QAメンバーがQA以外の活動をやってみた
はじめに
GLOBISでQAエンジニアをしている小波津です。
2024年3月にGLOBISにQAエンジニアとして入社しましたが、現在は通常のQA業務であるテスト計画やテスト実行だけでなく、要件定義の段階からプロジェクトに携わらせていただいています。

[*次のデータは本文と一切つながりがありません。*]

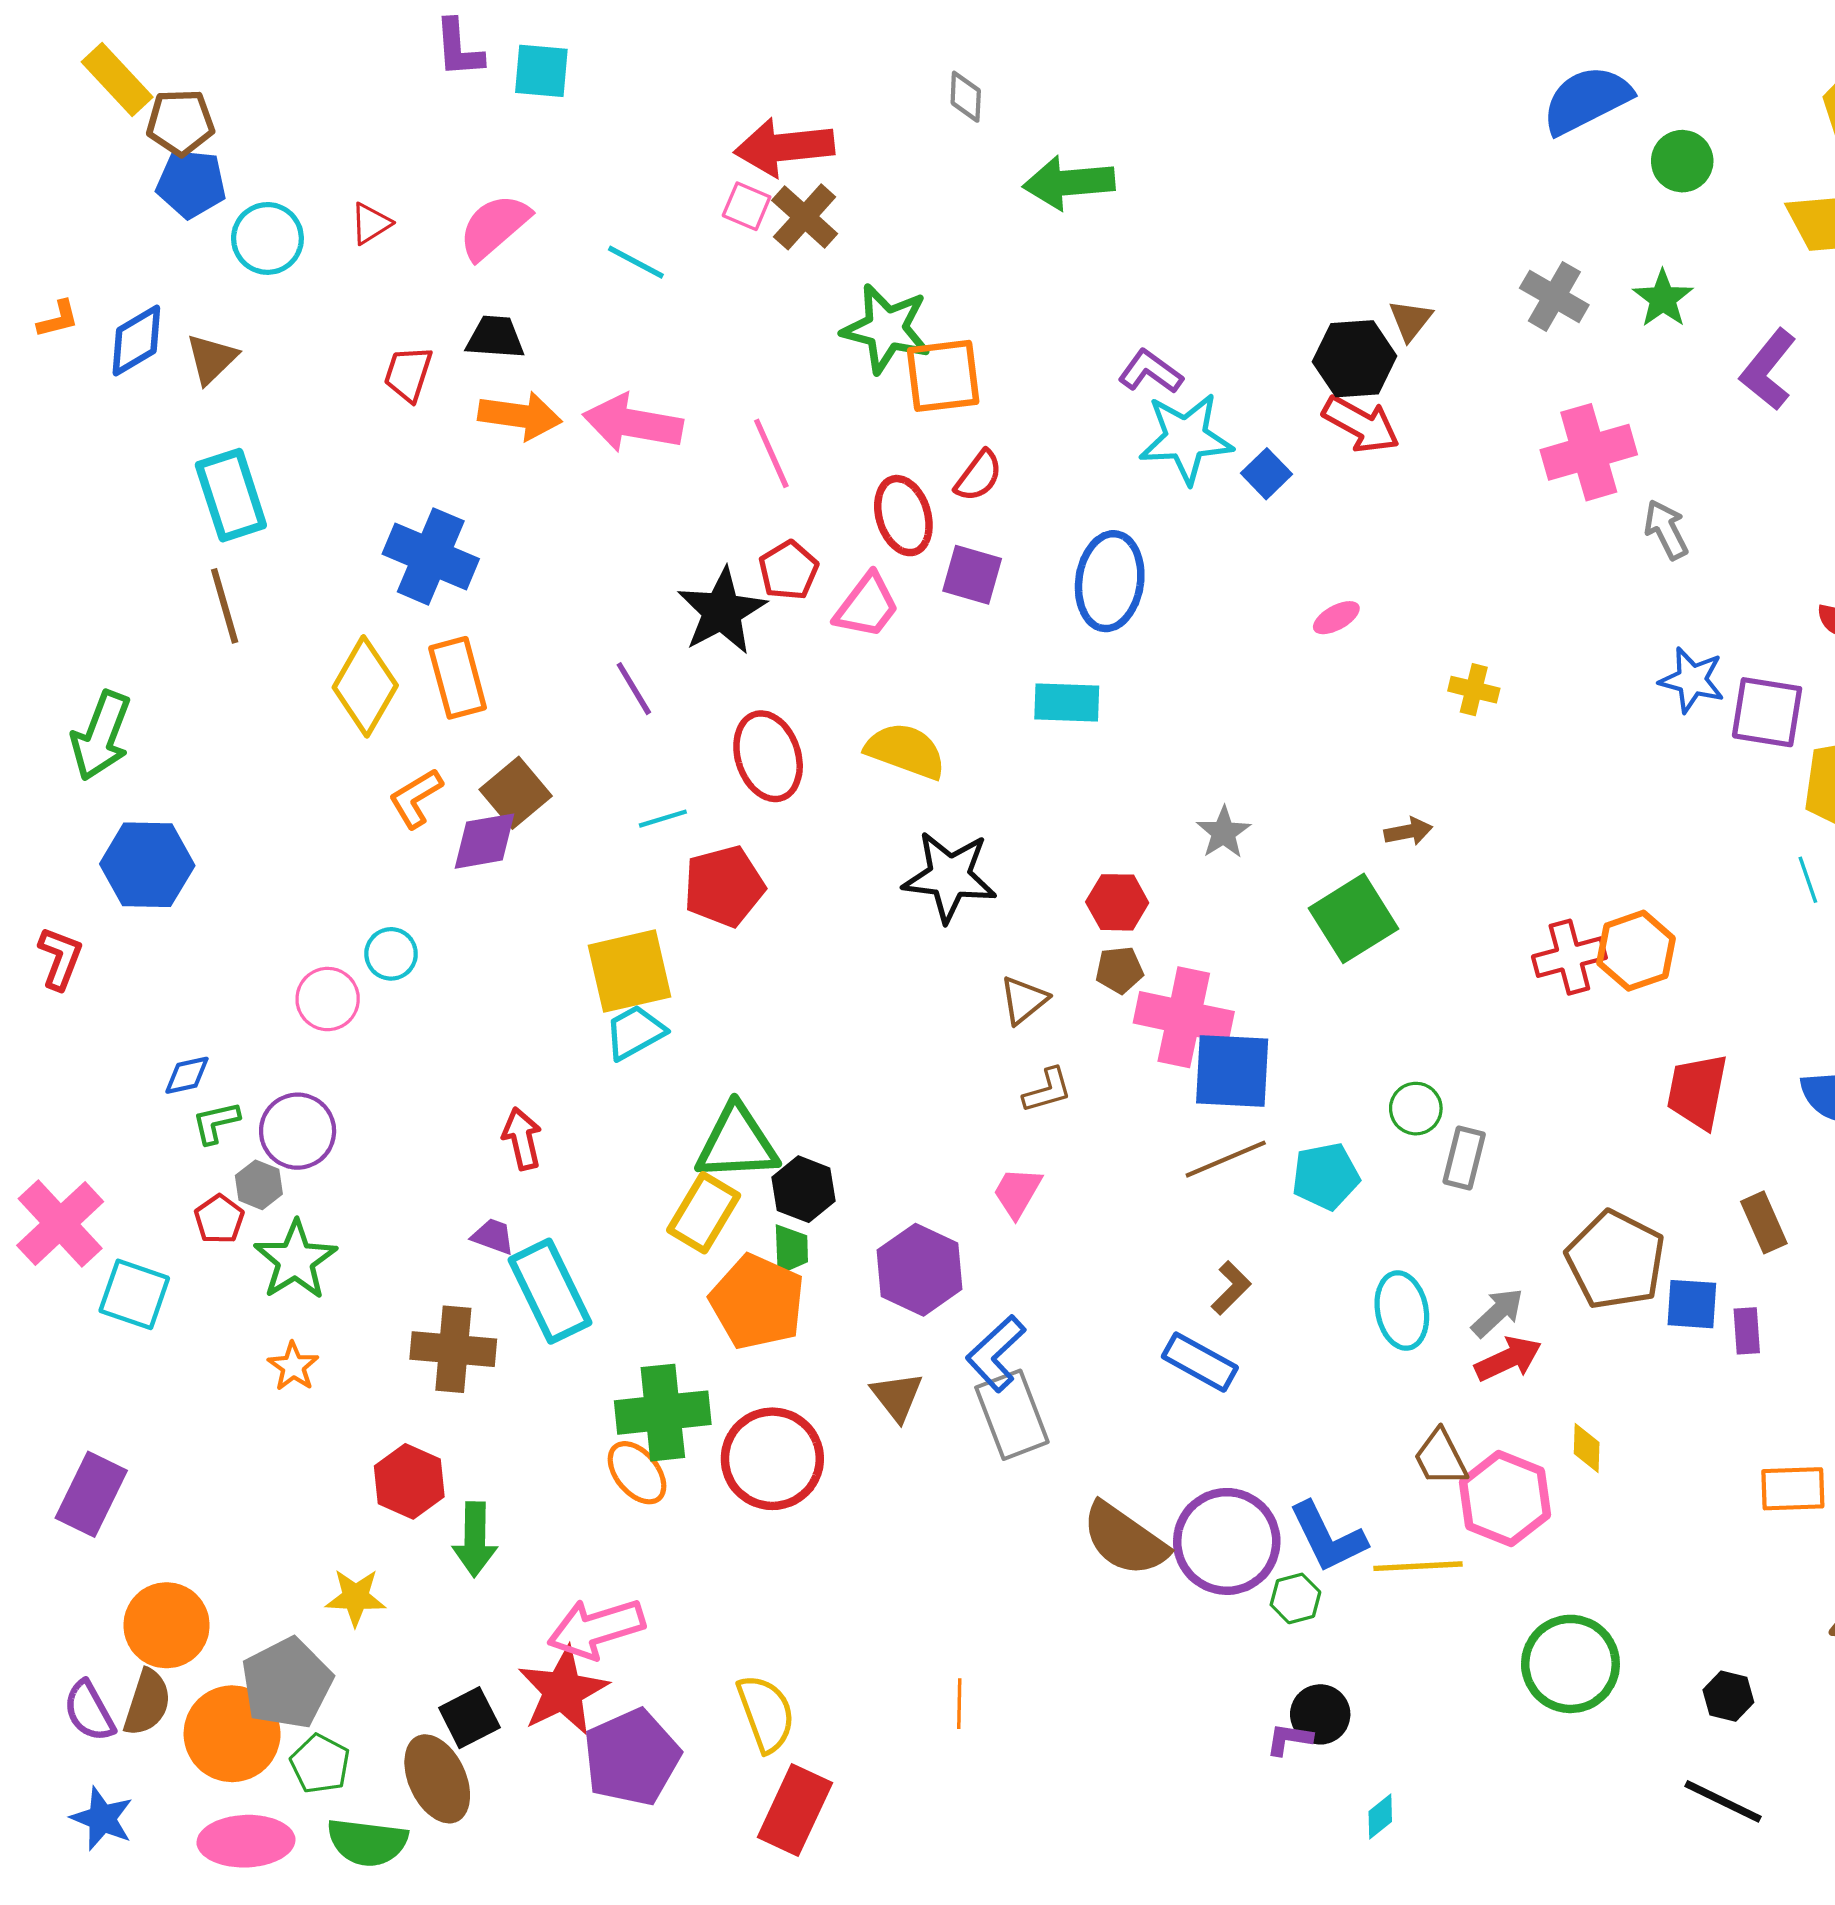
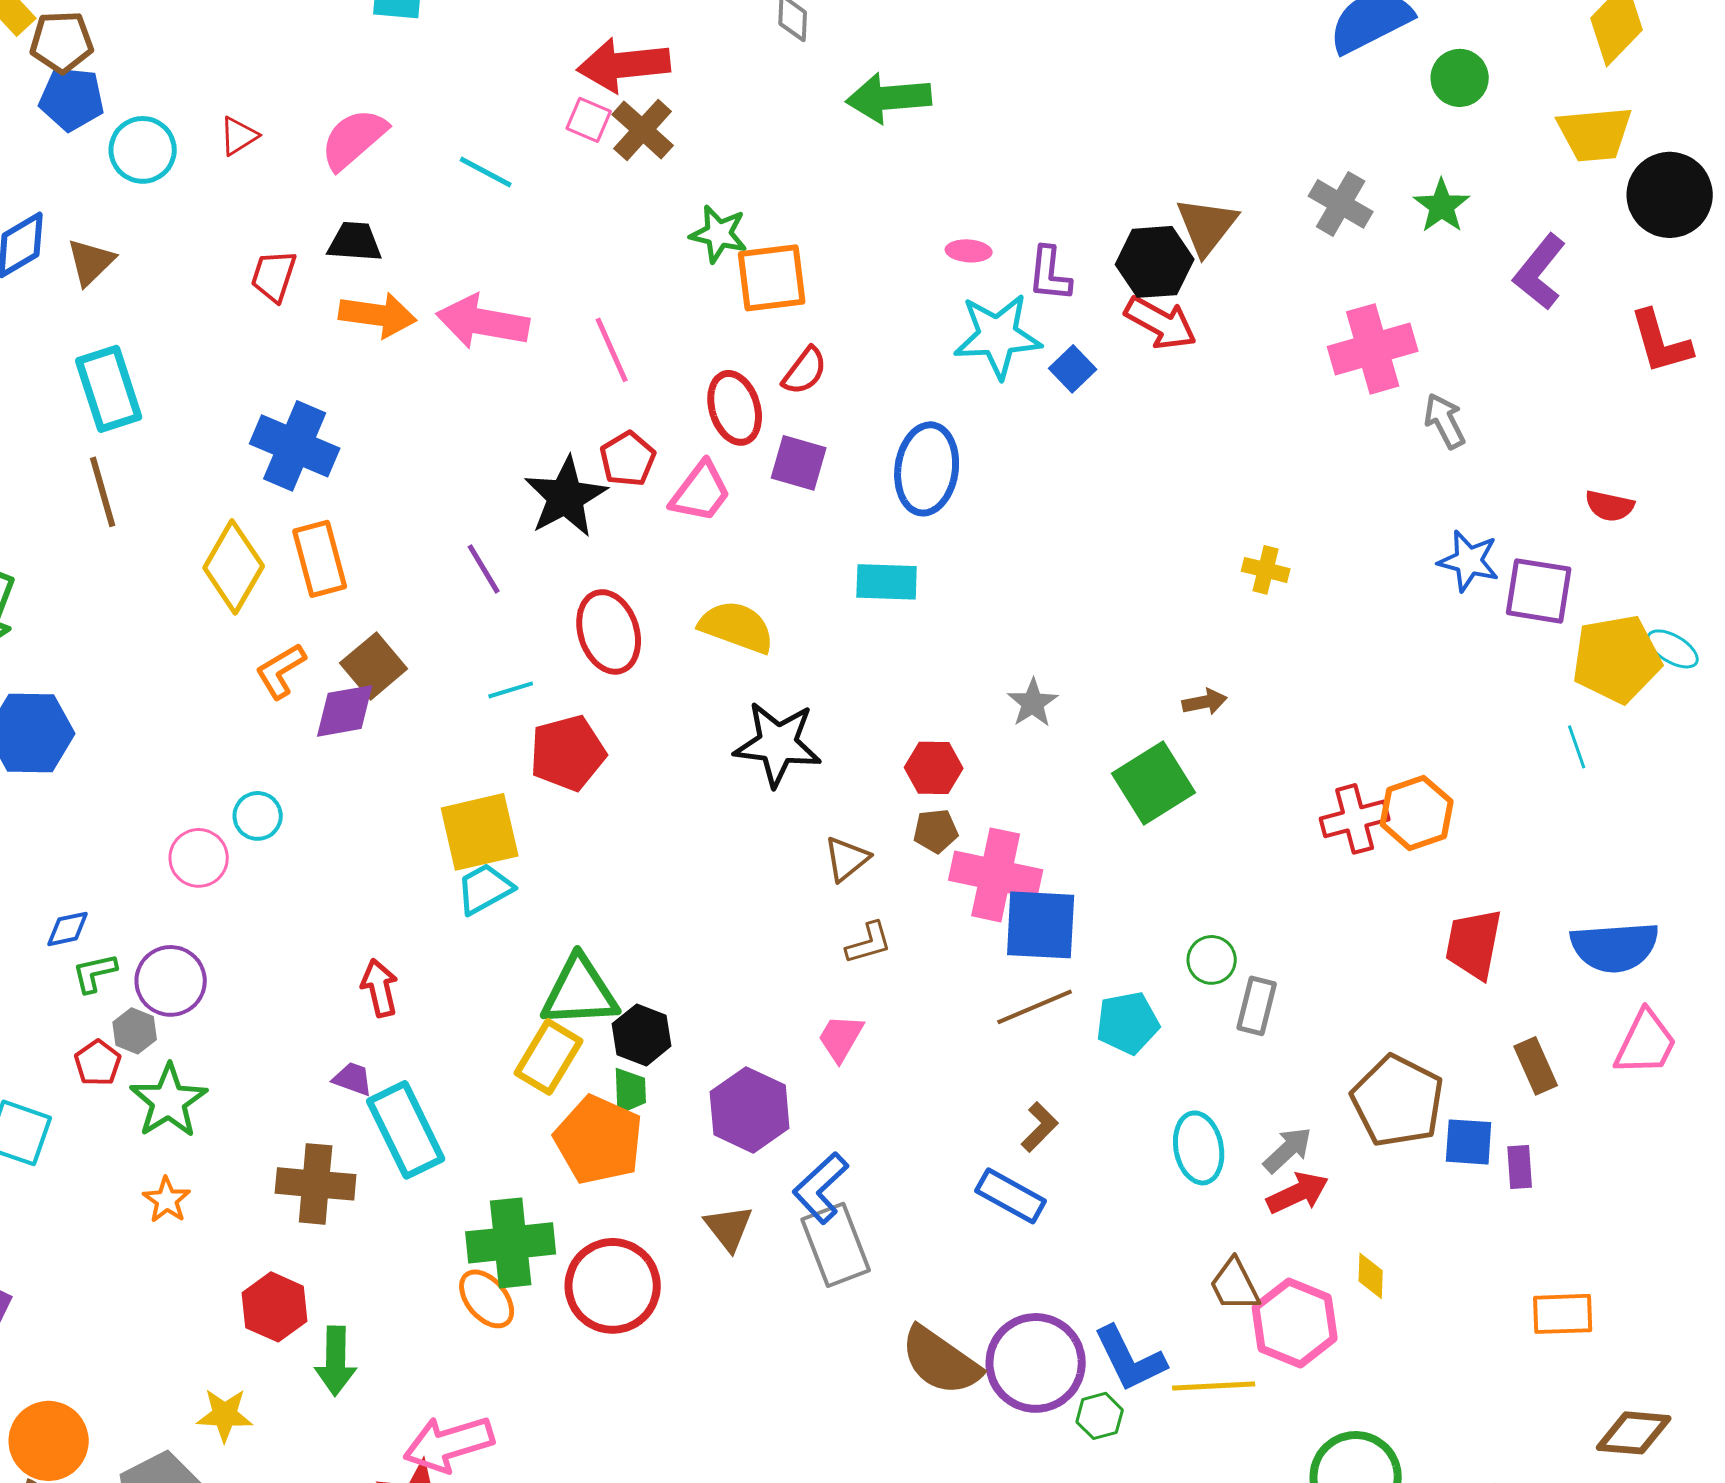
brown triangle: (1410, 320) -> (1207, 226), size x1.5
green star: (886, 329) -> (719, 234), size x0.7
purple L-shape: (1150, 372) -> (1050, 274), moved, turned -120
pink ellipse: (1336, 618) -> (969, 251), moved, turned 33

近年、「シフトレフト」という考え方が注目されています。これまでは、開発設計の段階からQAが関与することはありましたが、要件定義の段階から関わるのは私にとって新しい挑戦です。このような経験を通じて得た知見や学びを共有したいと思い、今回初めてQiitaで記事を書くことにしました。
QA以外の活動に関わるきっかけ
現在私が所属しているチームでは、要件定義フェーズと開発フェーズのそれぞれでスクラムを回しています。私は現在、主に要件定義フェーズに関わるスクラムチームで活動しています。

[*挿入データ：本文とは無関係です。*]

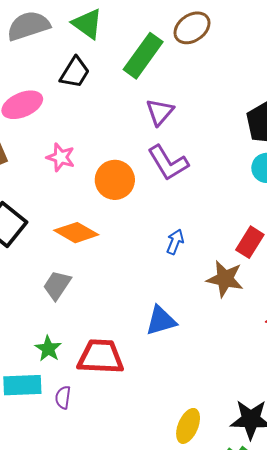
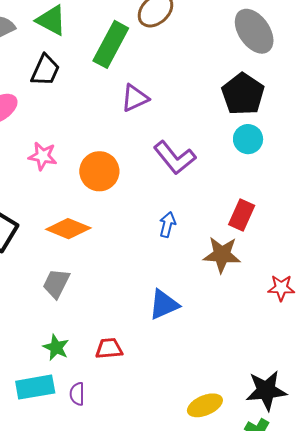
purple triangle: (160, 112) -> (135, 98), turned 32
purple L-shape: (168, 163) -> (175, 158), moved
red trapezoid: (101, 357) -> (109, 348), size x0.6
yellow ellipse: (188, 426) -> (205, 405), turned 52

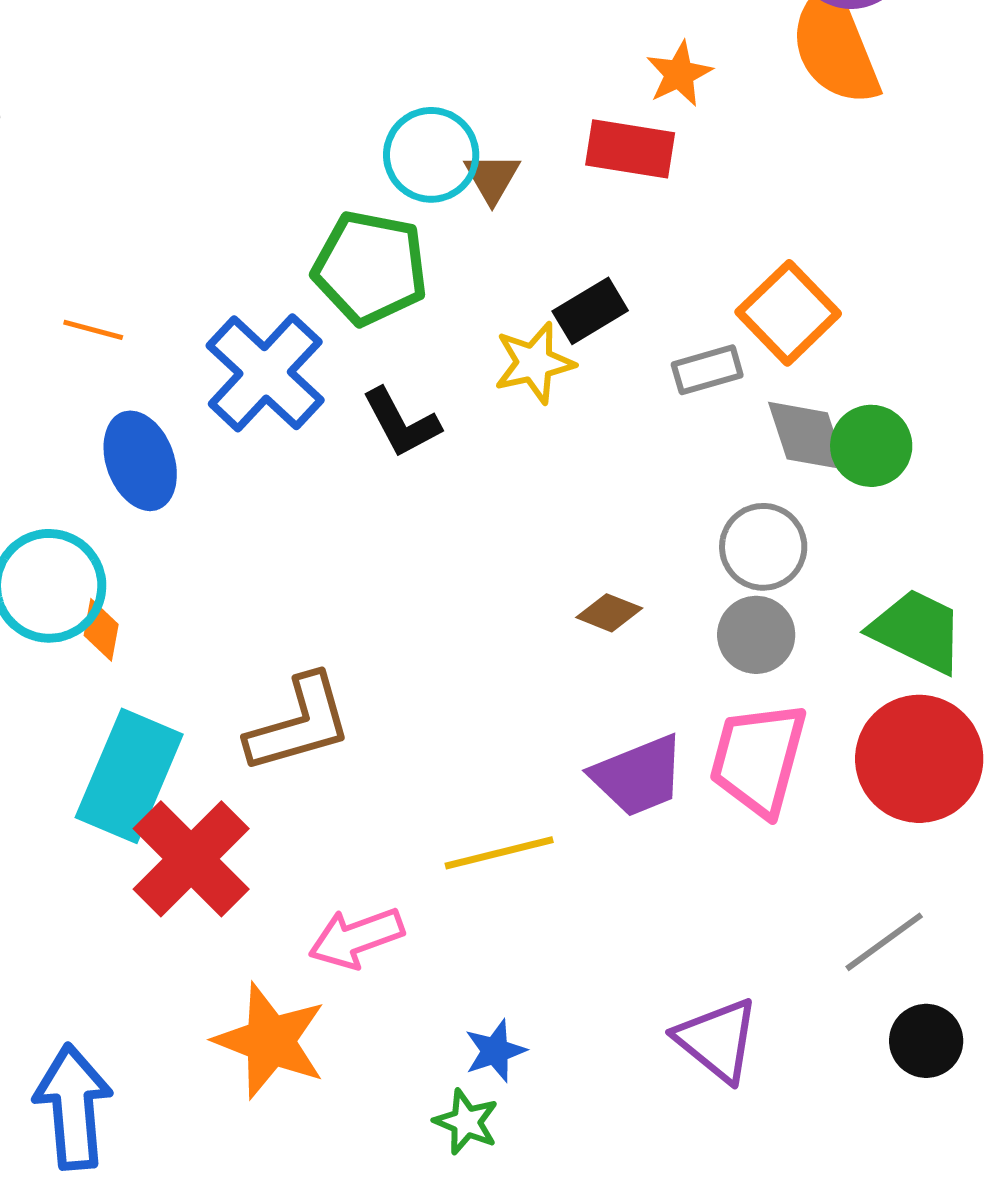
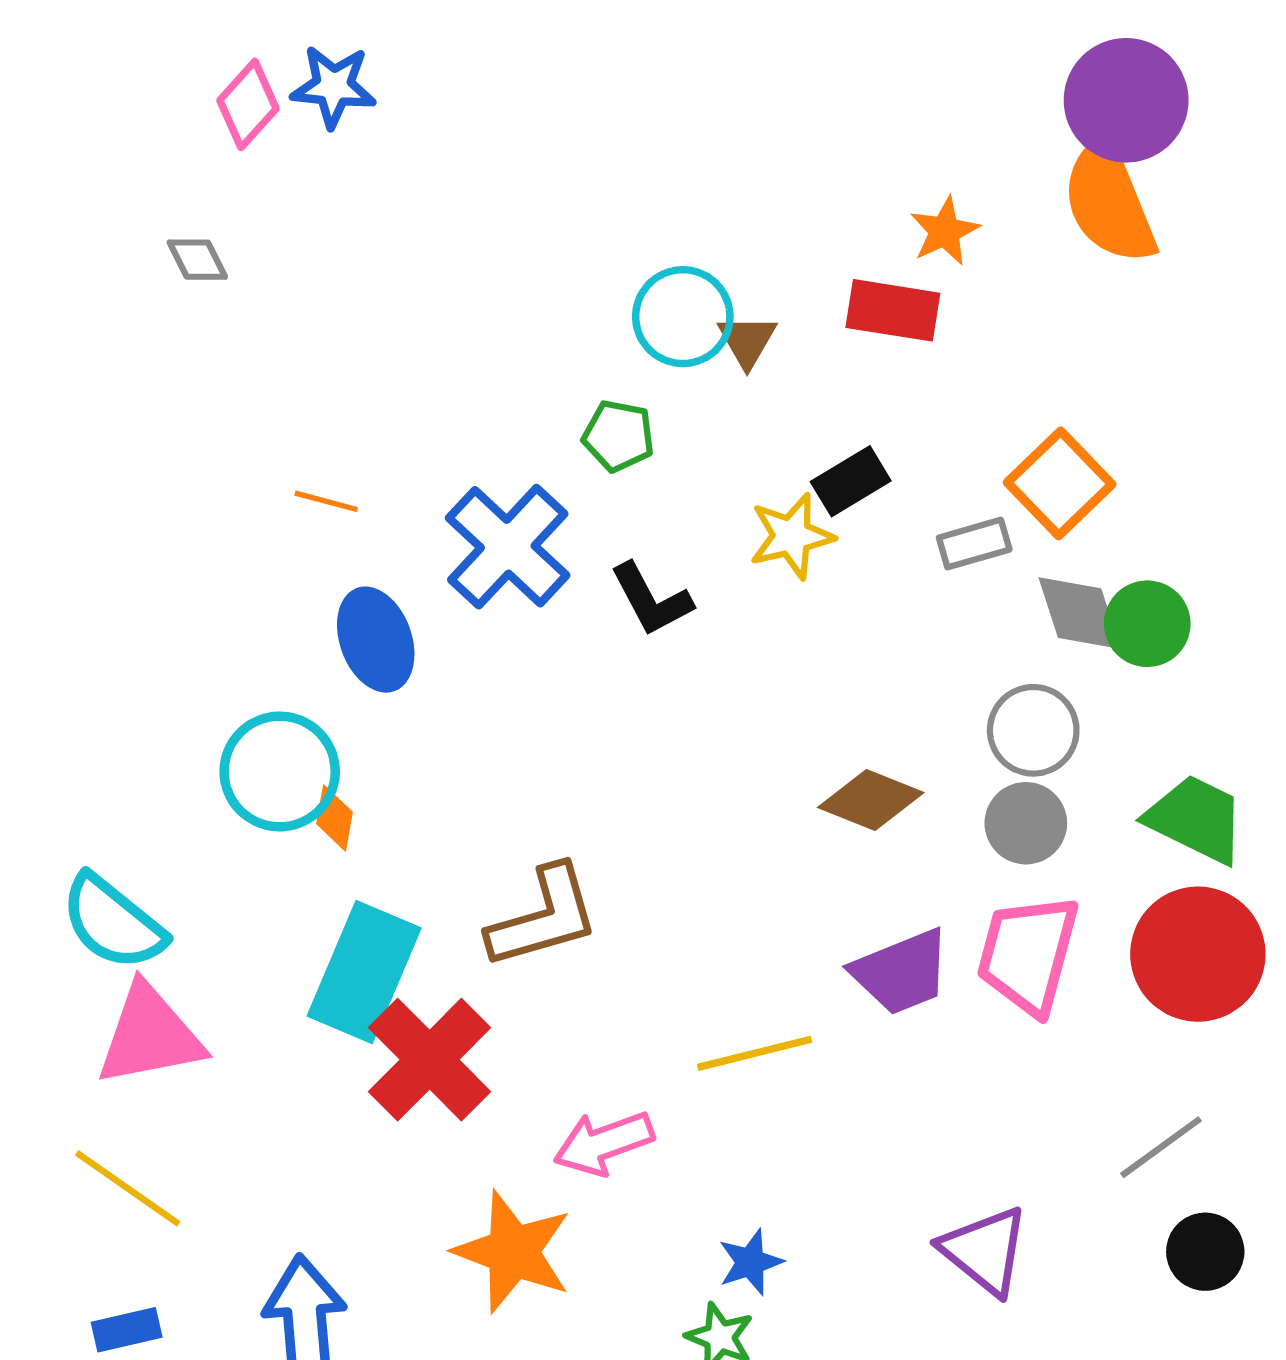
green pentagon: (370, 268) -> (618, 436), size x0.6
brown diamond: (609, 613) -> (871, 800), size x1.5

実は、POから「要件定義段階でもQAやデザイナーの視点を積極的に取り入れることで、効率的かつ効果的なプロダクト開発が実現できるのではないか」という提案があり、要件定義フェーズ専用のスクラムチームが立ち上げられることになりました。現在、このチームはPO、QA(2名)、デザイナーの計4名で構成されています。
さらに、この取り組みが可能になった背景には、開発フェーズにおいて開発メンバーがテスト工程を主体的に担える体制が整っていることも大きな要因です。これにより、QAメンバーは「開発フェーズでのテスト」以外での活動にも注力できるようになっています。
具体的な活動内容
要件定義での活動
- ステークホルダーとのコミュニケーション
- 社内のステークホルダーとの定例会を通じて、要望の確認やヒアリング、仕様の提案・共有を行い、合意形成を図ります。
- 要求定義〜要件定義の検討・決定
- ユーザーの要求をヒアリングし、それを具体的な要件として定義します。
- 情報設計・画面設計
- デザイナーと協力して画面の構造や情報の配置を設計し、ユーザー体験を向上させるための提案を行います。QA視点から、使いやすさや矛盾のない設計、必要なパターンなどを検討しています。
- ユーザーストーリー作成
- ユーザーストーリーの作成では、要件の背景や意図と具体的な受け入れ条件を明記し、開発チームが仕様を誤解なく実装できるようサポートします。
- 開発チームとの連携
- 開発チームとの密な連携により、要件定義段階から技術的な課題や懸念を検討・共有してもらい、仕様に反映させています。
スクラムチームとしての活動
- スクラムイベントのファシリテーション(例:デイリー、スプリントプランニングやレトロスペクティヴ)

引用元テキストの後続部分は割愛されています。